* [What is required] Beginning with the line that contains "CrimeBookJunkie Privacy Policy", output each line below exactly through the last one, both included, and nothing else.

* [Provided data]

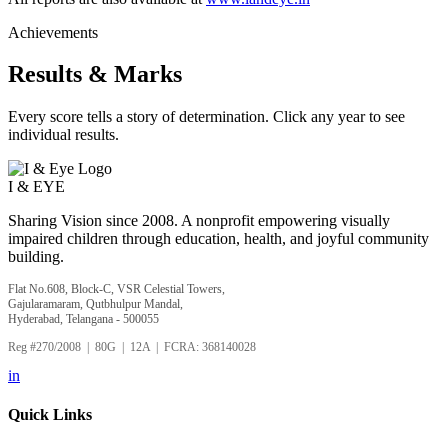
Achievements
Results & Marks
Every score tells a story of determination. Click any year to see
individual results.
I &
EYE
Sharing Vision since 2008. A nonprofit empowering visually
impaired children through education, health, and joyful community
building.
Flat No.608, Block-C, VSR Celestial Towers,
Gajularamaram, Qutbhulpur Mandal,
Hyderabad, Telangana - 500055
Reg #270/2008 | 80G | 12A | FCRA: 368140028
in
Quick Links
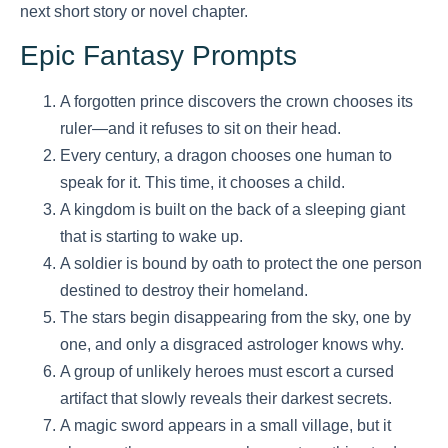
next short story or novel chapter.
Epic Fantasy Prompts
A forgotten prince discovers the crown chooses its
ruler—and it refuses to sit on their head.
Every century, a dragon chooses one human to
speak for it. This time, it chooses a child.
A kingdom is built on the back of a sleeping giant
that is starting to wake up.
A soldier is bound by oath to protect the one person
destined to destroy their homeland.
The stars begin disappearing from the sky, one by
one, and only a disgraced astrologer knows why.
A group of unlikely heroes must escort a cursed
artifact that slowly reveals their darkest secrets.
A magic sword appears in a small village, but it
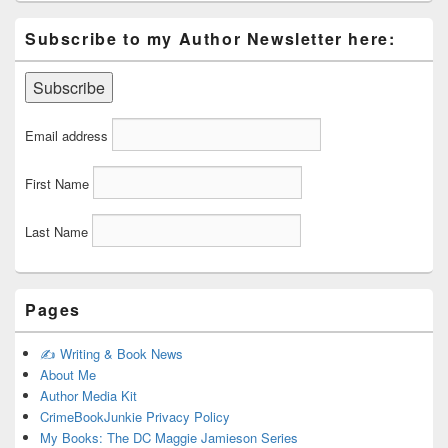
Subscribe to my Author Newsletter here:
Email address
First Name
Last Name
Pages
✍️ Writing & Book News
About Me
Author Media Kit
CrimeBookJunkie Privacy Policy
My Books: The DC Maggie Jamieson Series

* [Exercise solution]
CrimeBookJunkie Privacy Policy
My Books: The DC Maggie Jamieson Series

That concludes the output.